Yes.  The three of us  (Donna was too sensible for this sort of thing) ate and entire jar of prunes.  A big jar too, not that wimpy little prepackaged, oh these aren't prunes these are small plums packet.  No, Danny, Brother and I ate nearly two pounds of prunes. 

It should not have surprised one single person when, at about 4 AM, we all awoke to the delightful sounds of our own farts.

"Global Gas," Brother called it.

Oh, and my mom's system is very suggestive so it didn't  take too much wind breaking on our part to get her to join in.  There we all were, sitting in a bad hotel room in Kankakee, blowing stink at each other.

"Well, at least it covers up the smoke smell."  Leave it to Danny Dull to find the silver lining.

At some point, when you're traveling with your family, manners go out the window.  Locked together in a car and a hotel room long enough, all the trappings of civilization will melt away and a family of four can, and will try to destroy itself with its own flatulence.

After about a half an hour, the battle began in earnest.  My mother, horrified that we were so rude, tried to ignore us until it became obvious that Brother and I were NOT going to sleep any time soon.  She then booted Brother out of bed with Dad, and moved in with him.  Yeah, like he smelled better.  At least he was by the window, which he cracked open a bit so that unsuspecting early risers could get a whiff of the toxic air that filled our room.

Did I mention it was December?

So mom's howling for us to stop farting and be quiet and go back to sleep.  Meanwhile Brother and I cannot stop laughing and farting and farting and laughing. 

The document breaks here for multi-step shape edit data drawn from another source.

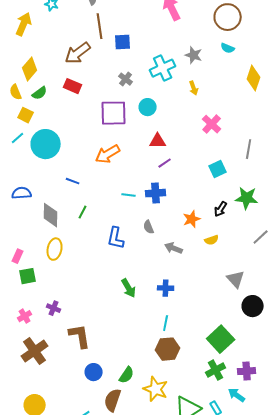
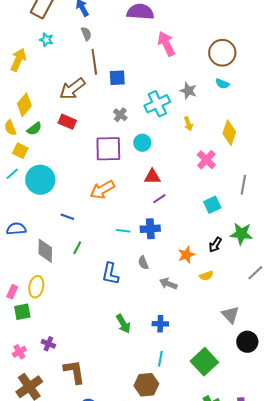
yellow diamond: (254, 78) -> (229, 133), moved
yellow ellipse: (55, 249) -> (36, 287), moved
green square: (221, 339) -> (204, 362), moved
brown hexagon: (168, 349) -> (146, 385), moved

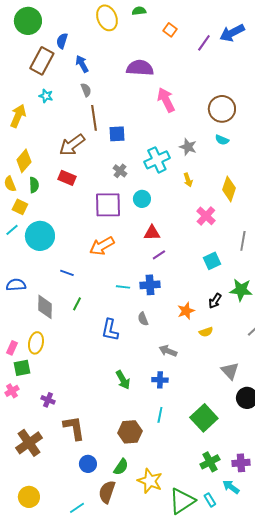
green semicircle: (34, 129) -> (34, 185), turned -56
gray arrow: (168, 284) -> (168, 351), moved
pink cross: (19, 352) -> (12, 391), moved
brown hexagon: (146, 385) -> (130, 432), moved

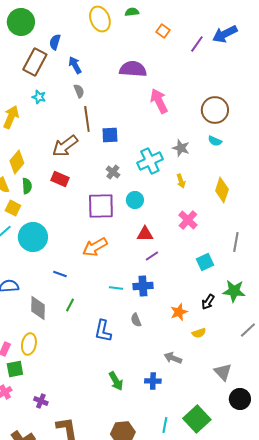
pink cross: (206, 216) -> (188, 220), moved
gray arrow: (168, 351) -> (173, 358), moved
cyan line: (160, 415) -> (165, 425), moved

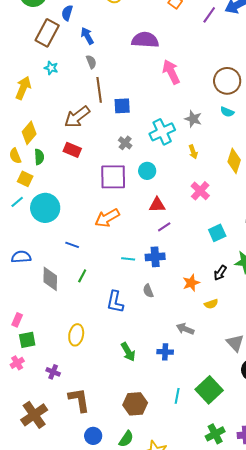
yellow ellipse: (29, 344) -> (76, 335), moved

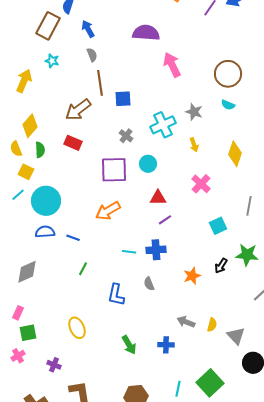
blue semicircle: (21, 257) -> (45, 232), moved
gray diamond: (50, 279) -> (27, 272), moved, turned 65
yellow semicircle: (211, 304) -> (212, 325), moved, turned -56
yellow ellipse: (76, 335) -> (77, 328), turned -35

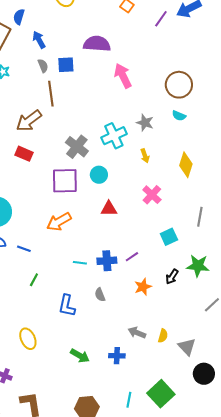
blue square: (123, 99) -> (66, 65), moved
gray cross: (126, 136) -> (77, 147), size x1.6
purple line: (165, 220) -> (132, 257), moved
green arrow: (129, 345) -> (80, 356), turned -30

Go ahead...try not to get gassy at the thought of these guys.  Can't do it, can you?
At 5 AM the local TV channel comes back on the air.  The only show on, and I'm NOT making this up, was the Three Stooges.

NOTHING fuels a forceful flatulent free for all quite like an hour or two of the Three Stooges. 

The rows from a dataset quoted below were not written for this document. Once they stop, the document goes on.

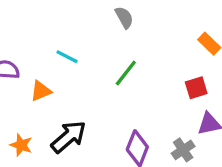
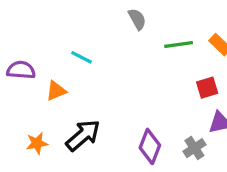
green line: (126, 73) -> (179, 45), moved, turned 44
orange star: (21, 145) -> (37, 143), turned -30

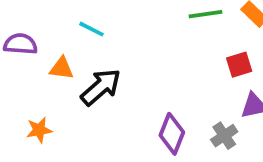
orange triangle: (56, 91) -> (62, 68), turned 30
black arrow: (83, 135) -> (101, 87), moved

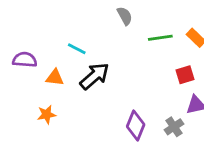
black arrow: (101, 87) -> (95, 76), moved
orange star: (39, 130) -> (47, 115), moved

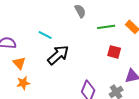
red square: (185, 75) -> (114, 52), moved, turned 32
orange triangle: (55, 78) -> (19, 63), moved, turned 40

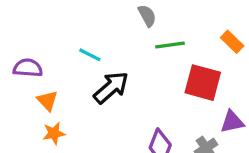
green line: (106, 27) -> (170, 45), moved
red square: (114, 52) -> (203, 83), size x1.6

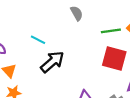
green line: (170, 45) -> (111, 31), moved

I haven't been back to Kankakee since that trip.  But I cannot look at a prune even now, all these years later, without thinking about that nasty hotel room and farting with my brother in the early hours of the morning.

And that was only day one of that trip!


  1. He he he...

    Which just adds fuel to my thought that a vacation with kids is not a vacation.

  2. And we were older. J and I were in our late teens! LOL!